Oakland skyline (Photo Credit: Basil D Soufi/Flickr)
It is no secret that the Bay Area is an expensive place to live. According to a report issued earlier this year, San Jose and San Francisco came in sixth and seventh respectively as the most unaffordable cities in the world, even surpassing the New York metro area.
This is not good news for middle- and low- income earners who live in the Bay Area, which includes Alameda County. And, it seems the news for them is getting worse as Alameda County ranks as the fastest growing county in the state. This has caused the average rent in the East Bay to increase by 26 percent over the past two years.
The growth can be attributed to several things including the gentrification of Oakland (making it the west coast version of Brooklyn) and the fact that San Francisco renters are moving to Alameda County in search of lower rental rates.
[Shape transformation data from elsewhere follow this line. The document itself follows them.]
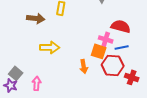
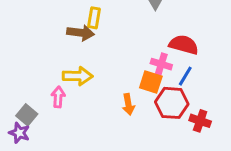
brown arrow: (36, 18) -> (81, 33), moved
blue line: (122, 47) -> (185, 76), turned -48
pink arrow: (37, 83) -> (58, 97), moved

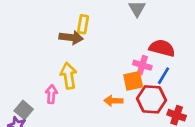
yellow arrow: (78, 76) -> (69, 76), turned -100
orange square: (151, 82) -> (133, 81), turned -30
orange arrow: (128, 104) -> (113, 101), turned 102

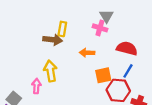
pink cross: (142, 65) -> (100, 28), moved
orange arrow: (113, 101) -> (87, 53), moved

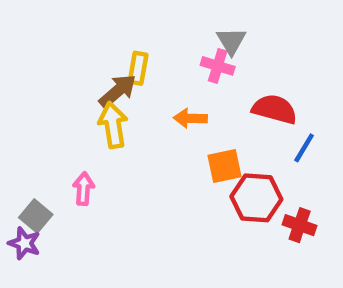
brown arrow: (53, 40) -> (118, 91), turned -48
yellow arrow: (50, 71) -> (113, 125), moved
blue line: (128, 71) -> (304, 148), moved

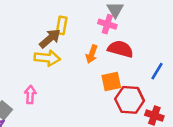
red semicircle: (275, 109) -> (120, 49), moved
orange arrow: (190, 118) -> (92, 54), turned -72
yellow arrow: (113, 125) -> (47, 58), turned 105

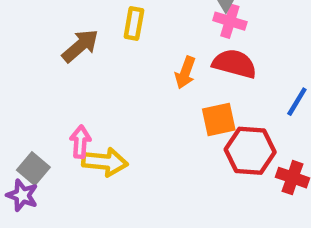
pink cross: (107, 24) -> (230, 21), moved
brown arrow: (50, 38) -> (80, 46), moved
yellow arrow: (47, 58) -> (105, 162), moved

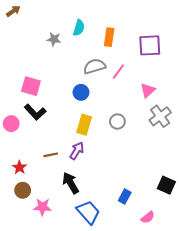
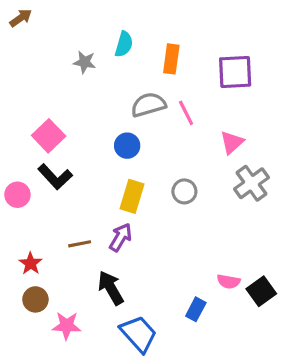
pink line: (118, 72) -> (186, 113), turned -63
pink square: (31, 86) -> (49, 136), turned 30
black square: (166, 185) -> (261, 291), turned 30
pink semicircle: (148, 217) -> (229, 281), moved, turned 48

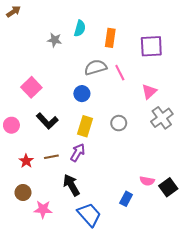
black L-shape: (55, 177) -> (47, 121), moved
red star: (31, 263) -> (26, 161), moved

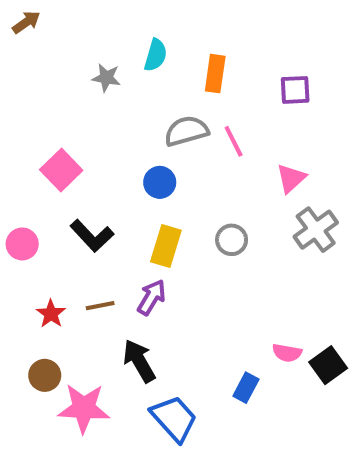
purple square: (151, 46) -> (295, 90), size x0.7
pink star: (43, 209) -> (84, 408), size x1.4

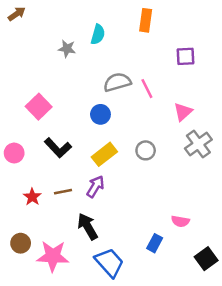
orange rectangle: (215, 74) -> (146, 20), moved
yellow rectangle: (166, 246) -> (104, 154), turned 35
black square: (328, 365) -> (206, 259), moved
brown circle: (45, 375) -> (21, 243), moved

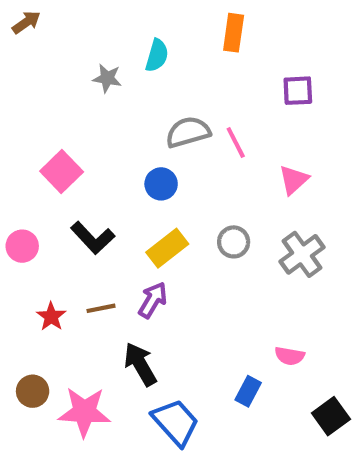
gray cross: (198, 144) -> (302, 254), moved

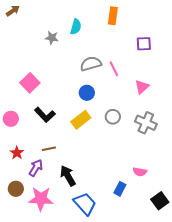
blue circle: (161, 184) -> (87, 93), moved
gray cross: (302, 254) -> (146, 123), turned -30
purple arrow: (153, 300) -> (36, 168), moved
red star: (51, 317) -> (17, 153), moved

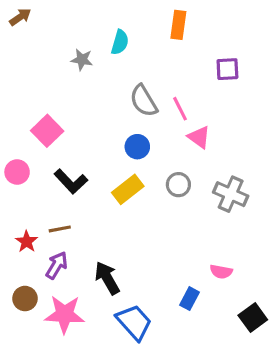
gray semicircle: (91, 64) -> (144, 101), turned -105
pink triangle: (142, 87) -> (199, 137), moved, turned -42
pink circle: (11, 119) -> (17, 172), moved
brown line: (49, 149) -> (60, 229), moved

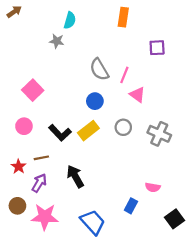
cyan semicircle: (120, 42) -> (70, 20), moved
pink line: (180, 109) -> (124, 75), turned 49
pink circle: (17, 172) -> (24, 126), moved
black L-shape: (71, 181) -> (60, 133), moved
black arrow: (107, 278) -> (75, 176), moved

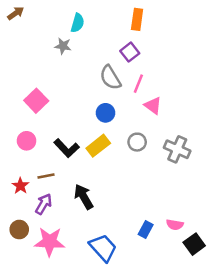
purple square: (157, 48) -> (130, 52), moved, turned -35
pink semicircle: (153, 187) -> (175, 225), moved

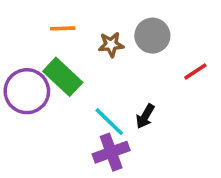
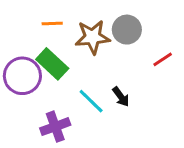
brown star: (111, 45) -> (93, 37), size x1.6
black arrow: (145, 116) -> (121, 97), turned -66
purple cross: (111, 152) -> (55, 127), moved

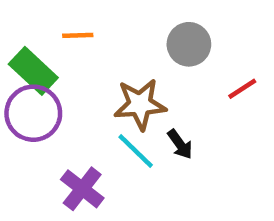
brown star: (93, 37) -> (140, 104), moved
green rectangle: (52, 64) -> (33, 71), moved
purple cross: (55, 127) -> (82, 189), turned -32

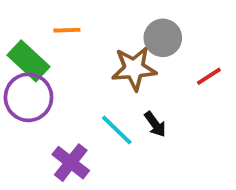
brown star: (140, 104) -> (134, 69), moved

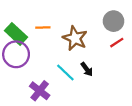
orange line: (67, 30) -> (43, 28), moved
gray circle: (163, 38) -> (114, 21), moved
brown star: (134, 69) -> (75, 38), turned 30

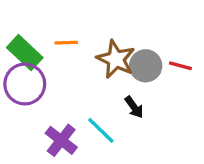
gray circle: (114, 21) -> (146, 66), moved
red line: (117, 43) -> (180, 66), turned 48
cyan line: (65, 73) -> (101, 130), moved

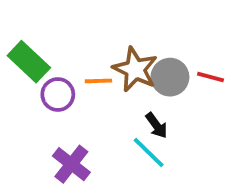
orange line: (66, 43) -> (98, 81), moved
purple circle: (25, 84) -> (58, 94), moved, size x0.7
cyan line: (101, 130) -> (149, 152), moved

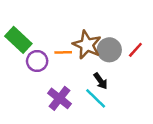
red line: (211, 77) -> (135, 50), turned -63
purple cross: (71, 164) -> (60, 98), moved

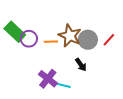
purple circle: (37, 61) -> (29, 39), moved
cyan line: (96, 98) -> (61, 85), moved, turned -30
County leaders are taking steps to alleviate the problem and provide more funds for affordable housing.
“To reach the households least able to afford housing in a market such as ours, we do need significantly more subsidy financing than has been available since the dissolution of redevelopment agencies,” said Linda Gardner, director of Alameda County Housing and Community Development. One of the last projects developed with redevelopment funds is Ashland Place, which opened last month and provides 85 units of much needed affordable housing.
Gardner explained the county has been working on policies to make up for the lost redevelopment funds. To develop more affordable housing units, the Alameda County Board of Supervisors approved a one-time allocation of $9.8 million in residual tax receipts, known as swept “boomerang” funds from the former redevelopment agencies.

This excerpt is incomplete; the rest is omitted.